The Renewable Energy Directive (RED) sets a binding target of 42.5% of renewable energy in final energy consumption by 2030. This translates into roughly 70% of renewables in the electricity mix in 2030, getting close to a tipping point where the flexibility needs could increase exponentially[1]. In an increasingly renewables-based electricity system, the importance of flexibility solutions – and in particular short-, medium- and long-term storage – is crucial for ensuring security of supply during times of lower generation from variable renewable energy sources. Furthermore, when renewable electricity cannot be efficiently transported to the end consumer, or when there is not enough demand to absorb electricity generation, it leads to curtailments. Ahead of 2030, curtailments are forecasted to reach 30-36% in several regions in Europe,[2] resulting in increased costs for consumers and often elevated carbon emissions.

There are diverse flexibility solutions to reduce curtailments of renewable generation and contribute to security of supply. This paper focuses on the policy framework needed to incentivise the uptake of energy storage[3] as a key element in the search for flexibility in the power system. In Eurelectric’s recent study Decarbonisation Speedways, storage is estimated to offer between 361 and 486 GW of flexible capacity in 2050[4] and 191 GW by 2030[5]. This is a huge increase from today’s 60 GW[6], over 90% of which is provided by pumped storage hydropower. Meanwhile, the financing required to support a major step-up in energy storage systems leading up to 2050 is estimated at between €100 and 300bn[7].

Five policy actions to unlock energy storage and integrate more renewables

The EU energy strategy relies on the availability of energy storage, but the specific framework for scaling it up is lacking. Although the recent Commission recommendations to Member States on Energy Storage (2023/C 103/01) are a positive development, there is still a need for further action. In this context, we review five fundamentals for unlocking energy storage across Member States.

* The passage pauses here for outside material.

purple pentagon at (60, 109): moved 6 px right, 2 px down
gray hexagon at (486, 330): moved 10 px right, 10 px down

1.  Flexibility needs assessment & network planning

It is crucial for governments to incorporate flexible solutions such as additional storage assets and grid capacity into their long-term strategic energy plans. These plans should align with the development of homegrown wind and solar photovoltaic (PV) capacity as well as consider the development of the generation mix and consumption profile in neighbouring countries. Ensuring flexibility is at the heart of policy design is essential.   

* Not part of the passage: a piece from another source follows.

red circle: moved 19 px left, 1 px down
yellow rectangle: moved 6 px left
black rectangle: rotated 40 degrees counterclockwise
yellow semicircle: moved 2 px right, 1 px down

With regard to network planning, market-based mechanisms for procurement of energy storage technologies can increase system value and help support system operators to opetimise infrastructure operations and investments needs. The construction of energy storage should be efficiently complementary to grid systems and their extension. At the same time, grid capacities, including interconnectors between Member States, allow for a better distribution of storage capacities from Member States with more favourable resources and, therefore, must also be considered when accelerating permitting procedures.

  • To this end, Member States should carry out an economic assessment to understand the flexibility needs with their various storage capacities and ultimately meet them in the most cost-efficient way. Member States have to work with all stakeholders and market actors to remove barriers and, if needed, define incentives to promote the uptake of flexibility solutions in a technology-neutral manner, including the different capabilities of energy storage.
  • System operators should consider storage among the flexibility solutions available in their network assessments and clearly identify (i) the flexibility issues that they are facing, (ii) the locations where flexibility would be most valuable for both current grid operation and development plan optimisation and (iii) service definition.[1]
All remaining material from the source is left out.